Mr Barak ordered an Israeli military investigation of the Egyptian deaths which would would take place before a further joint investigation by both countries of their circumstances. Egypt had earlier indicated it would recall the ambassador Yasser Reda until the completion of an investigation.

Egypt says that its men were killed as Israeli troops fired at gunmen retreating back across the border after the well planned and equipped attack 20km from the Red Sea resort of Eilat, which exacted the worst death toll of Israelis on a single day for more than three years.

Israel says the gunmen responsible for Thursday's attack, were PRC members who had crossed from Gaza through tunnels into the increasingly lawless Sinai peninsula. A squad from among the 15 or so gunmen then infiltrated into Israel and opened fire on an Eilat-bound bus crowded with off duty soldiers and civilians in the first of a series of attacks on private cars and a military patrol vehicle, officials in Jerusalem say.

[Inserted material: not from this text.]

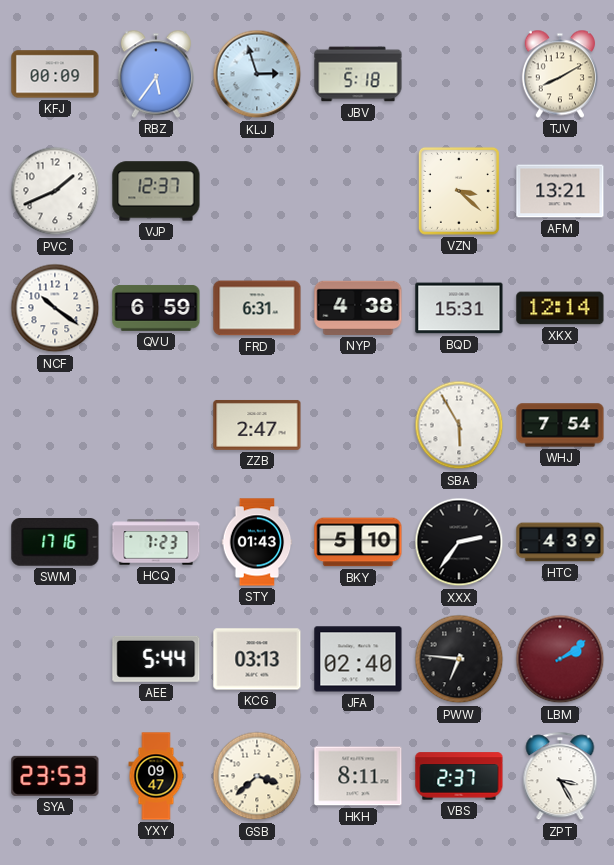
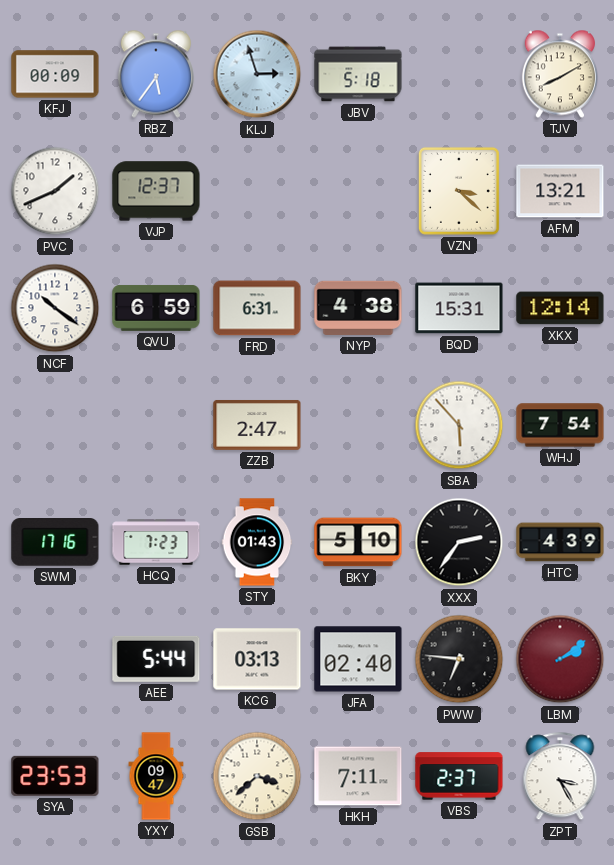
SBA: 5:55 -> 5:53
HKH: 8:11 -> 7:11
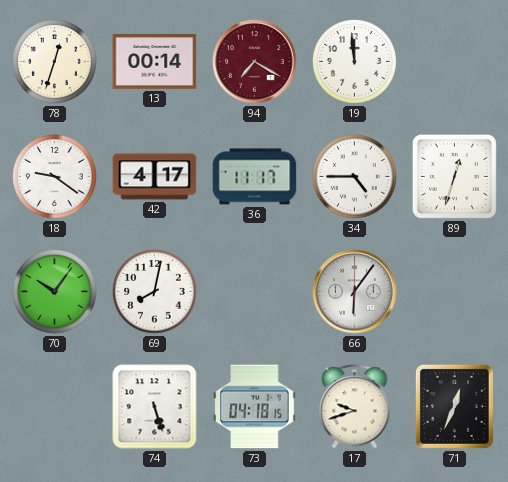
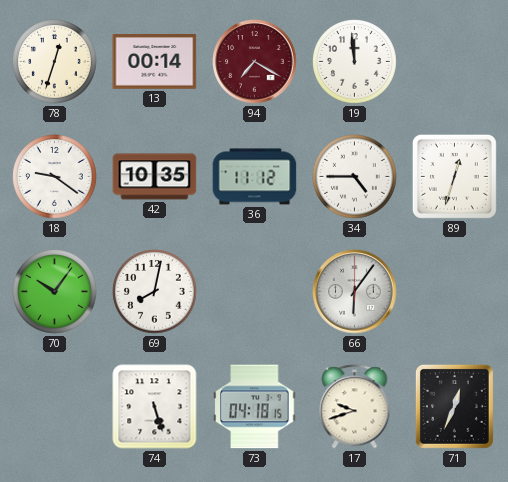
42: 4:17 -> 10:35
36: 11:17 -> 11:12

With the political atmosphere in Cairo heightened by the prospect of a presidential election, rival candidates strongly criticised Israel as the interim Cabinet appointed by the Egyptian military demanded an official apology for "hasty and regrettable" criticisms by Israel suggesting it had lost control of the Sinai. Mr Barak, who on Thursday, had himself made such criticisms did not ecplitly do so yesterday but stressed the importance of the 1979 treaty between Egypt and Israel and thanked Cairo for its "discretion and responsibility." Thousands of protesters had earlier demonstrated outside the Israeli embassy, some burning an Israeli flag and demanding the expulsion of the Israeli ambassador.

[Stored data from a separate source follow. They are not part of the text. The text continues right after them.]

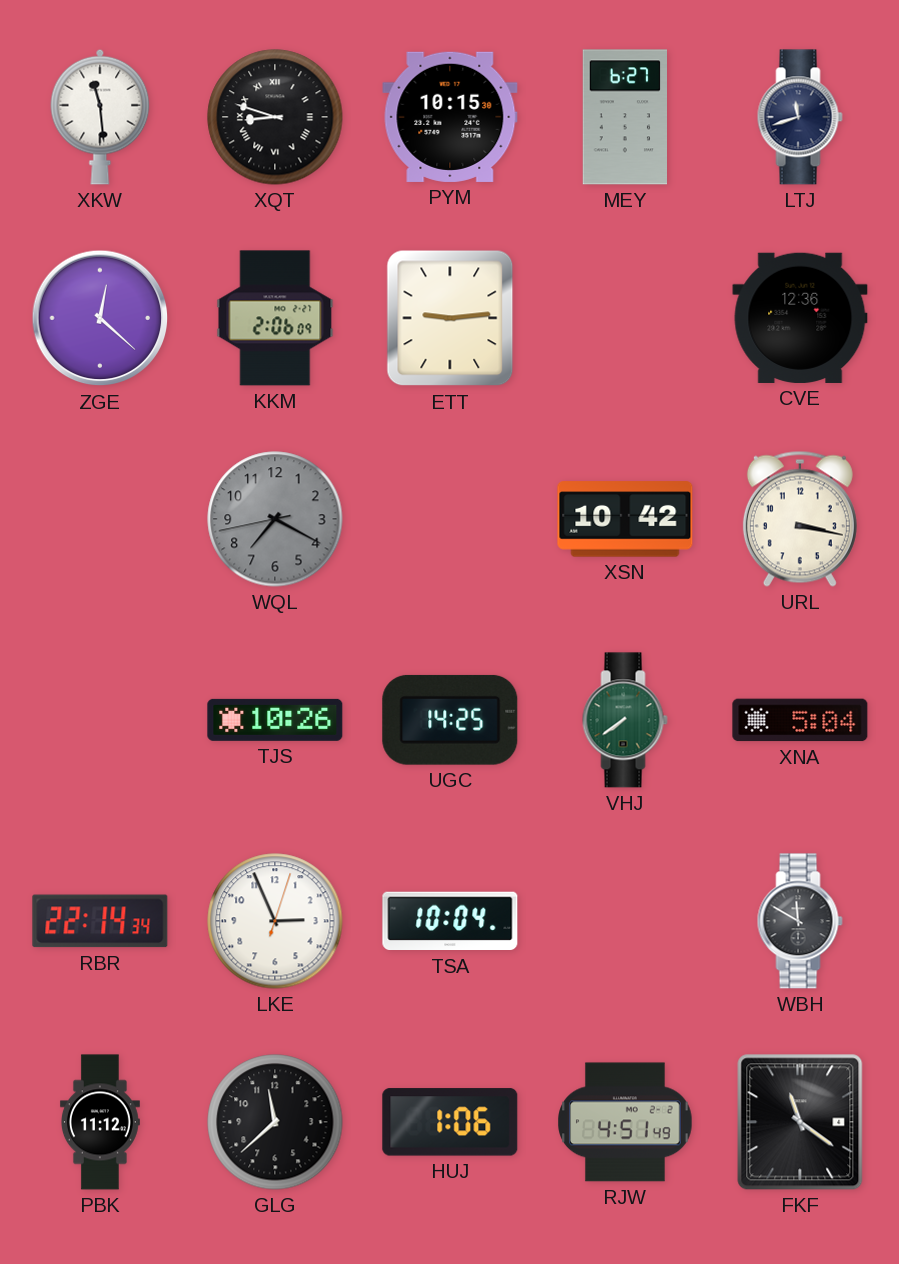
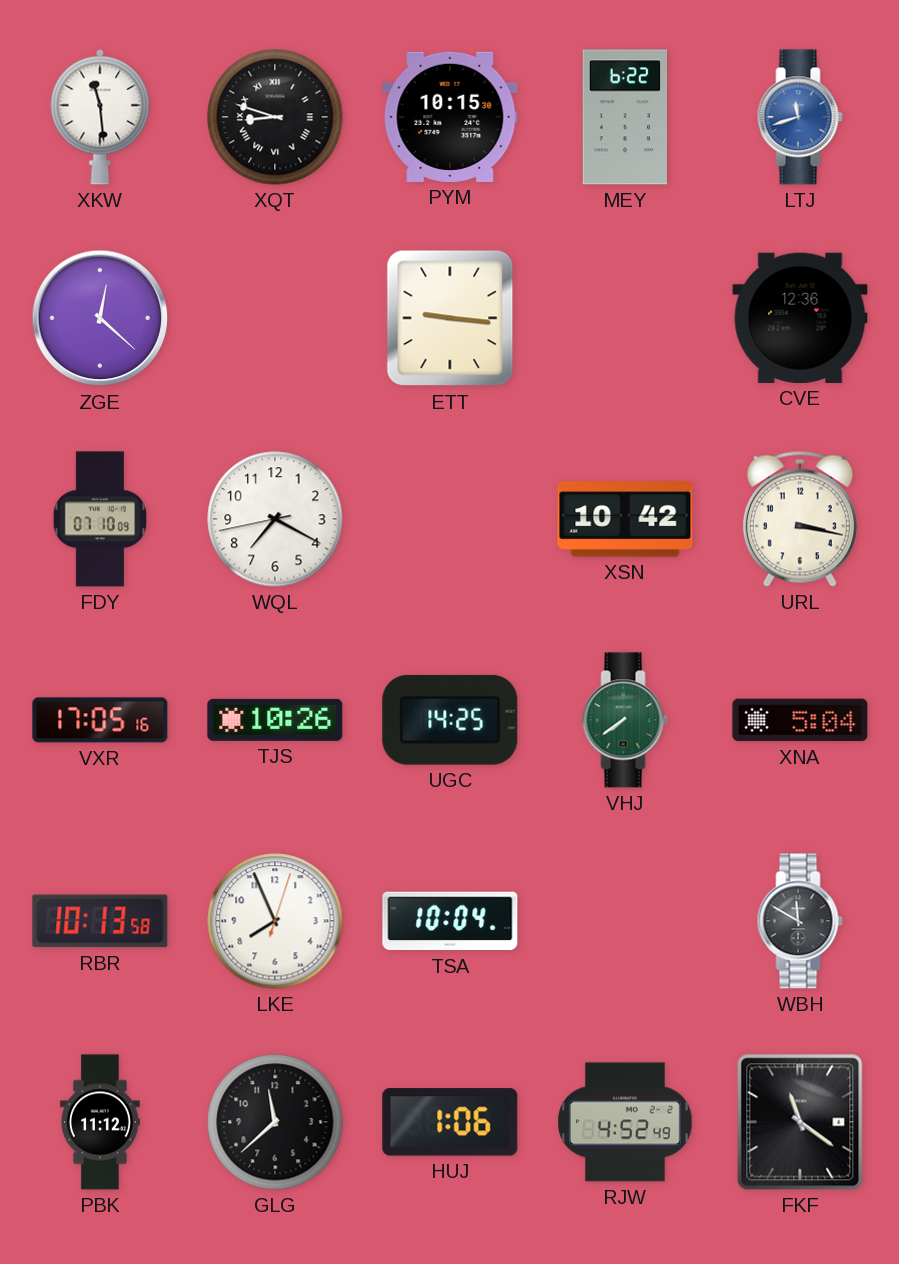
MEY: 6:27 -> 6:22
LTJ dial: navy -> blue
KKM: 2:06 -> none
ETT: 9:14 -> 9:16
FDY: none -> 07:10
WQL dial: grey -> white
VXR: none -> 17:05
RBR: 22:14 -> 10:13
LKE: 2:56 -> 7:56
RJW: 4:51 -> 4:52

Amr Moussa, a former foreign minister, head of the Arab League and a possible future Egyptian president said on his personal twitter account: "Israel has to realize that the days in which our sons are killed without an appropriate and strong reaction are forever gone….. the blood of our martyrs which was spilled while carrying out their duties, will not be shed in vain."

Abdel Moneim Abou el-Fotouh, a former member of the Muslim Brotherhood now seen as a more liberal Islamist, called on the ruling military council to treat the matter as one of national security, halt Egyptian gas supplies to Israel and expel its ambassador. In a pregnant, if oblique, reference to the 1979 treaty he told the New York Times in Cairo that " all treaties and agreements are not worth the ink they’re written with if the blood of our citizens is spilled and the sovereignty of our land and sky is breached.”

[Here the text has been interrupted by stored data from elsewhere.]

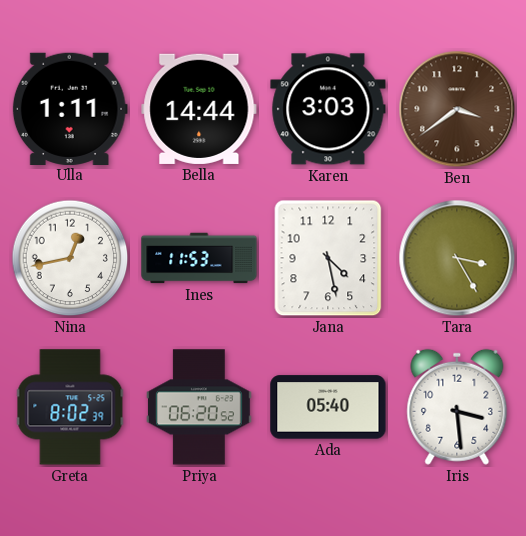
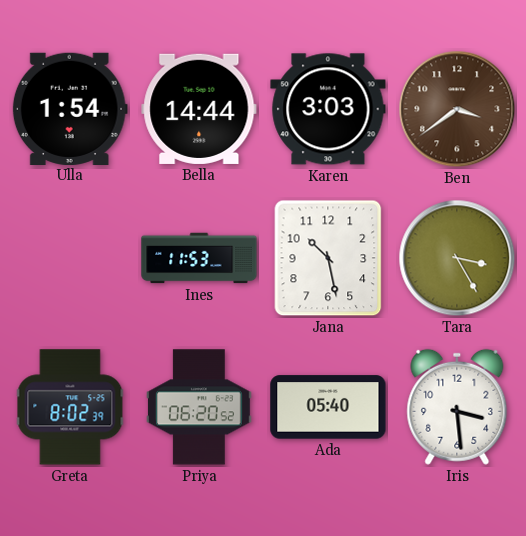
Ulla: 1:11 -> 1:54
Nina: 12:43 -> none
Jana: 4:28 -> 10:28
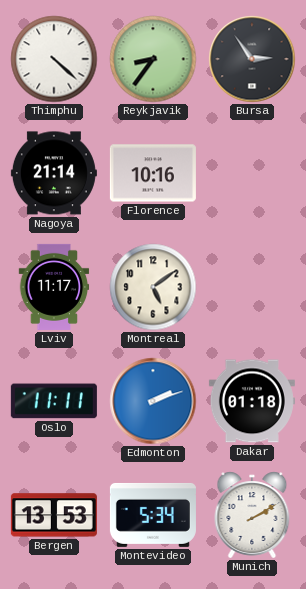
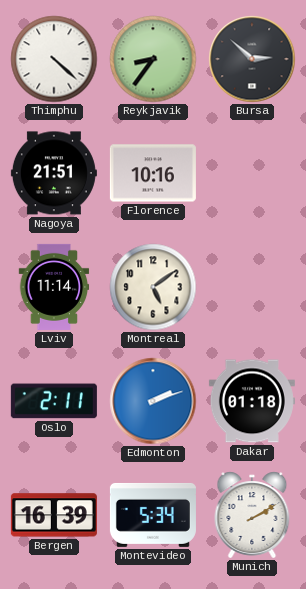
Bursa: 2:54 -> 2:52
Nagoya: 21:14 -> 21:51
Lviv: 11:17 -> 11:14
Oslo: 11:11 -> 2:11
Bergen: 13:53 -> 16:39
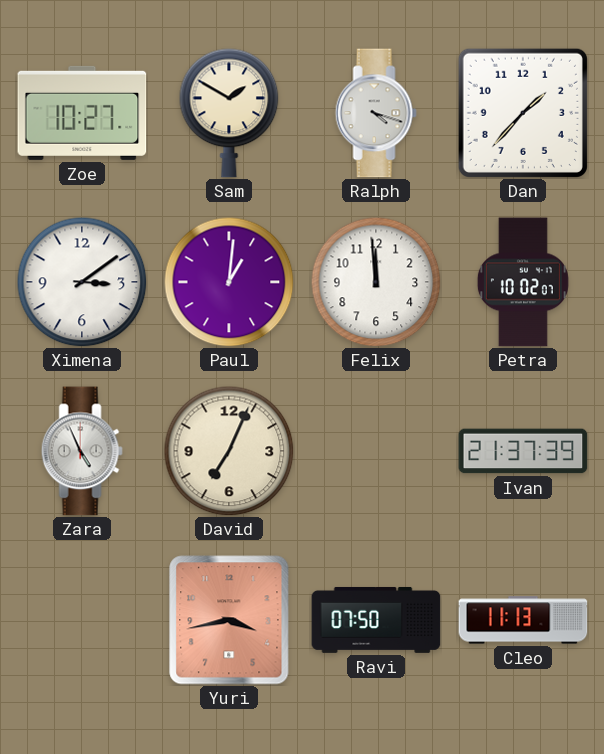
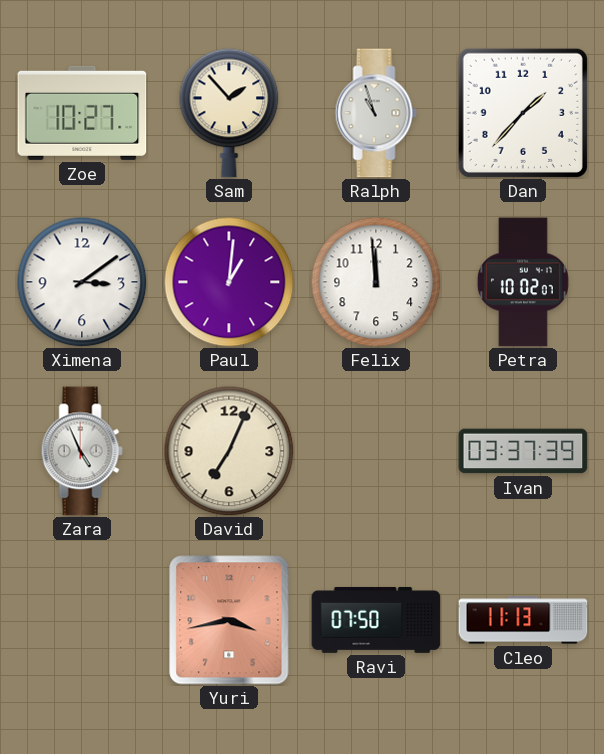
Sam: 1:50 -> 1:53
Ralph: 4:18 -> 10:57
Ivan: 21:37 -> 03:37
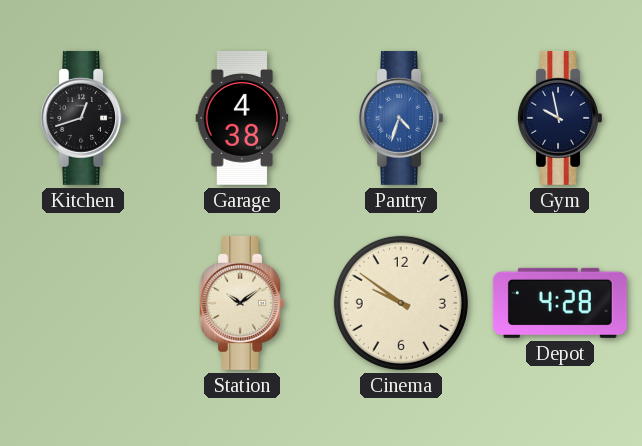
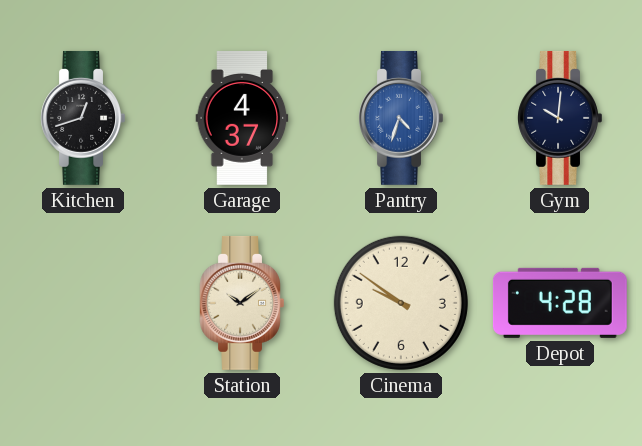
Garage: 4:38 -> 4:37
Gym: 9:58 -> 10:01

While Israel initially suggested the soldiers had been killed by a militant who had blown himself up after fleeing across the border a senior military officer acknowledged to reporters in Jerusalem on Friday that some Egyptian soldiers might have been killed accidentally by Israeli fire against the gunmen and that “we are sorry that Egyptian soldiers and officers died in any case.” He said that the Israeli and Egyptian militaries had remained in close contact before and since Thursday's attack.

Israel said on Thursday that it had hit seven of the gunmen in exchanges of fire but the identities of those killed remain unknown, even prompting some Gazans to claim they are skeptical over whether the PRC were really responsible for the attack.

Meanwhile with a UN report imminent on the shooting of the Turks aboard the Gaza bound Mavi Marmara last year, there was no immediate sign of a thaw in Israeli-Turkish relations over the incident with Israel resisting pressure by the US to meet Turkey 's demands for an apology. Israeli sources have suggested the report will say the naval blockade of Gaza is legal but may criticize the way it was enforced.